Attendance at top U.S. theme parks in 2016 grew less than 1 percent, the slowest rate in five years, but tourism analysts say bigger growth lies ahead.
Hurricane Matthew and a strong U.S. dollar that stopped foreign tourists from traveling were some of the reasons attendance was relatively flat in 2016, International Association of Amusement Parks and Attractions said this month.
"The weak economy in Brazil and the perception that visitors from Latin America are not welcome may have also played a role," the association said.
Theme parks in the U.S. had more than 117 million visitors last year. They drew about 116 million in 2015 — when attendance jumped 6.5 percent from 2014, a high in recent years, according to a report from the association's consultant.
An industry expert argued that theme parks will grow faster than that prediction, especially as Disney expects to open Star Wars-themed attractions in 2019 in California and Florida.
"That's going to be a huge home run for Disney," said Dennis Speigel, president of the Ohio-based International Theme Park Services consulting firm. "That's going to be their Harry Potter."
Attendance at top U.S. parks is forecast to rise almost 2 percent in 2018, and then about 3 percent and 2 percent in 2019 and 2020, the report said.

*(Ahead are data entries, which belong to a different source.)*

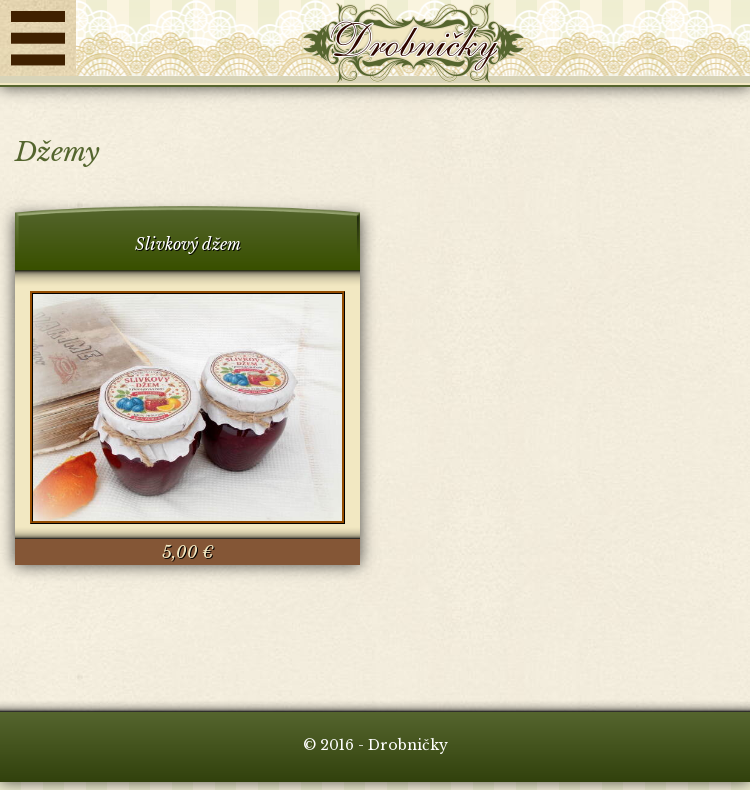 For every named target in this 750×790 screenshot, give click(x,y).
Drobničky (413, 43) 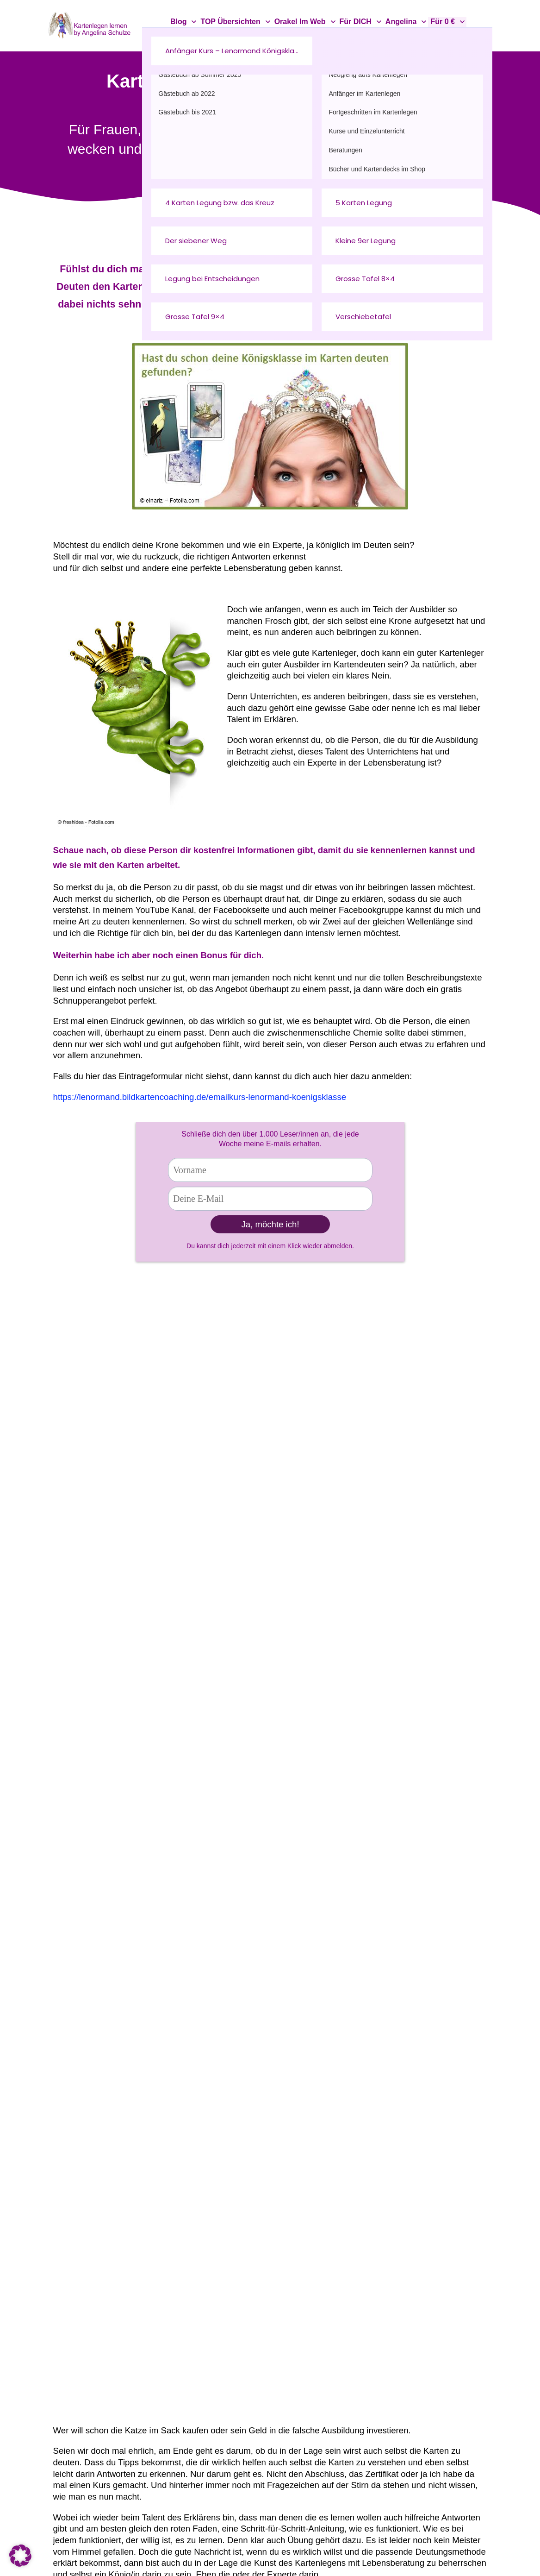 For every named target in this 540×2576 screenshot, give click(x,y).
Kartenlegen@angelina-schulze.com (140, 2310)
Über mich (230, 2255)
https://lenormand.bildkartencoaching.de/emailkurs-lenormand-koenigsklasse (200, 1097)
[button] (20, 2555) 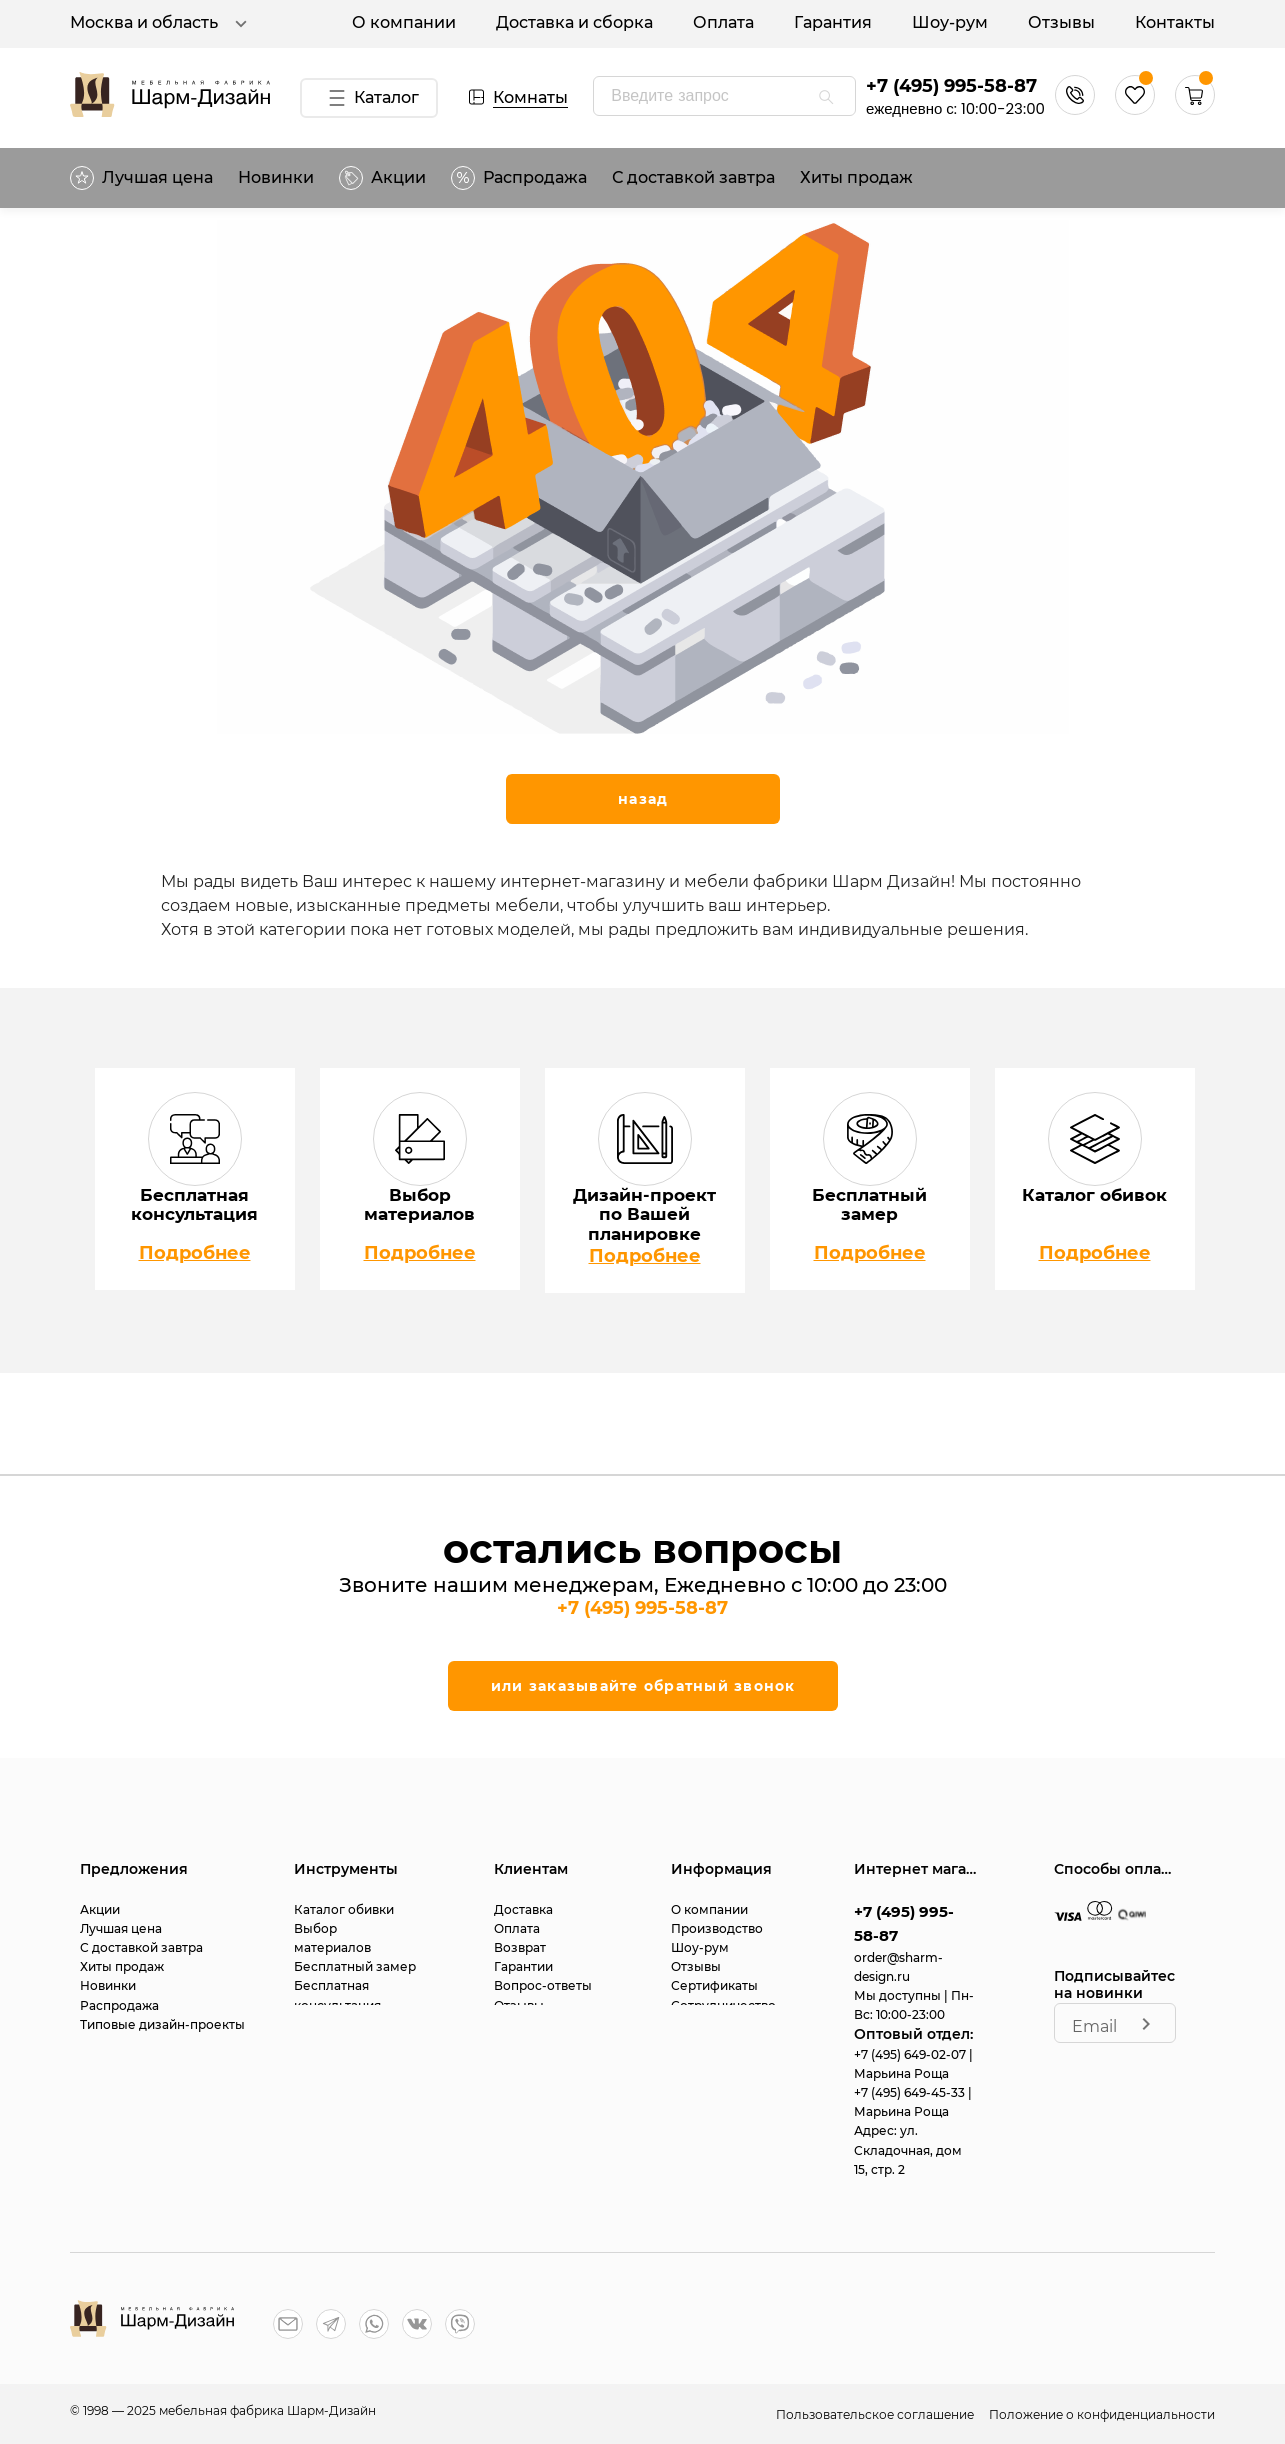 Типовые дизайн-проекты (162, 2024)
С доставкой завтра (693, 177)
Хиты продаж (856, 177)
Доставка (523, 1909)
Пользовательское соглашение (876, 2414)
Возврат (520, 1947)
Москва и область (161, 24)
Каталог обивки (344, 1909)
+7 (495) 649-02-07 (911, 2054)
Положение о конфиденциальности (1102, 2414)
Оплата (723, 22)
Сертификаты (714, 1985)
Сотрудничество (723, 2005)
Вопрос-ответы (543, 1985)
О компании (404, 22)
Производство (717, 1928)
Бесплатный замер (355, 1966)
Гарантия (833, 22)
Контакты (1175, 22)
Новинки (276, 177)
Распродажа (119, 2005)
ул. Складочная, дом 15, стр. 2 (908, 2149)
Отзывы (1061, 22)
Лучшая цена (141, 178)
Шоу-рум (950, 22)
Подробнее (195, 1253)
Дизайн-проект (343, 2024)
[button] (1195, 109)
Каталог (369, 98)
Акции (382, 178)
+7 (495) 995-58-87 (951, 86)
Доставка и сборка (574, 22)
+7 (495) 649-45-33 (911, 2092)
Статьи (515, 2024)
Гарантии (523, 1966)
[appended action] (826, 97) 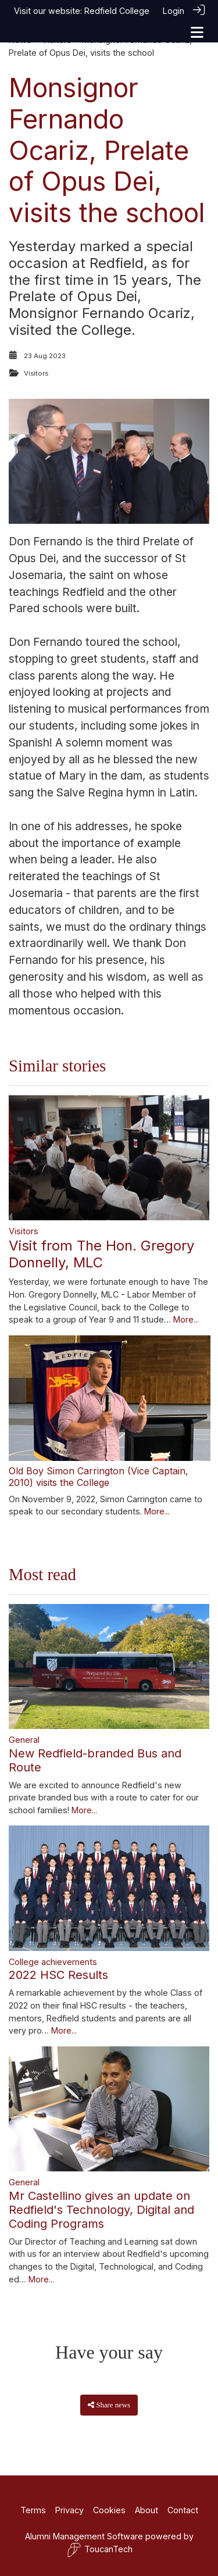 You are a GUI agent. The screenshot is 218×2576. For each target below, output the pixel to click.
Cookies (109, 2510)
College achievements (53, 1962)
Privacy (69, 2510)
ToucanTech (100, 2550)
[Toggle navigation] (197, 32)
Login (173, 11)
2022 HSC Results (58, 1975)
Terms (33, 2510)
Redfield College (116, 11)
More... (186, 1319)
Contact (182, 2510)
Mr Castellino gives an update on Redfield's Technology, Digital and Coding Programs (101, 2210)
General (24, 1740)
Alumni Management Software (84, 2536)
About (146, 2510)
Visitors (36, 373)
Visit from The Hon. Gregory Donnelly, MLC (101, 1254)
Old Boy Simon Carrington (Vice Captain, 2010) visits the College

This year's growth rate is forecast to be about the same as last year's, though, to 118.3 million visitors. Hurricane Irma forced theme parks to close for two days in September, while exchange rates have remained a factor.
"If the U.S. dollar remains expensive, destination parks in the United States will have difficulty attracting foreign visitors," the report said.
Next week, SeaWorld and Disney are expected to release third-quarter financial earnings, which could give more details on how the hurricanes affected them. Comcast did not disclose specific losses from Irma last month but said its theme-park division increased revenue by 7.7 percent to $1.6 billion.
But at large theme parks, such as Disney's Magic Kingdom which 20 million people visit every year it is difficult to get significant year-over-year increases, said University of Central Florida associate hospitality professor Duncan Dickson, who follows the theme park industry.
"I don't really see it as sluggish growth," Dickson said of the new report.
Theme parks are reinvesting in their attractions and global theme park spending is outpacing the global nominal GDP, giving the industry a positive outlook, he said.
The report looked at destination parks in the country: Walt Disney World, Universal Studios Florida and Universal's Islands of Adventure, SeaWorld Orlando and Busch Gardens Tampa Bay. The consultant also studied California parks: Disneyland, Disney California Adventure and Universal Studios Hollywood.
Out of those parks, Universal Studios Hollywood performed the best because of the 2016 opening of the Wizarding World of Harry Potter, the report said.
It was "part of a $1.6 billion investment in the park" and "resulted in a double-digit gain, similar to the boost that attraction generated at Universal Studios Florida in 2015."
Abroad, new theme parks are driving growth in Asia-Pacific, the Middle East and North Africa, the report said.
"Asia-Pacific and the Middle East/North Africa were the fastest-growing regions in 2016 with increases of 8.1 percent and 14.8 percent, respectively, in both cases fueled by new parks," the report said.
Speigel said the Asian markets "absolutely are exploding" because of an emerging middle class in China and rising personal incomes. Disney started a theme park in Shanghai, while Universal Studios is building attractions in Beijing to compete.
"Asia is the hot market right now," he said.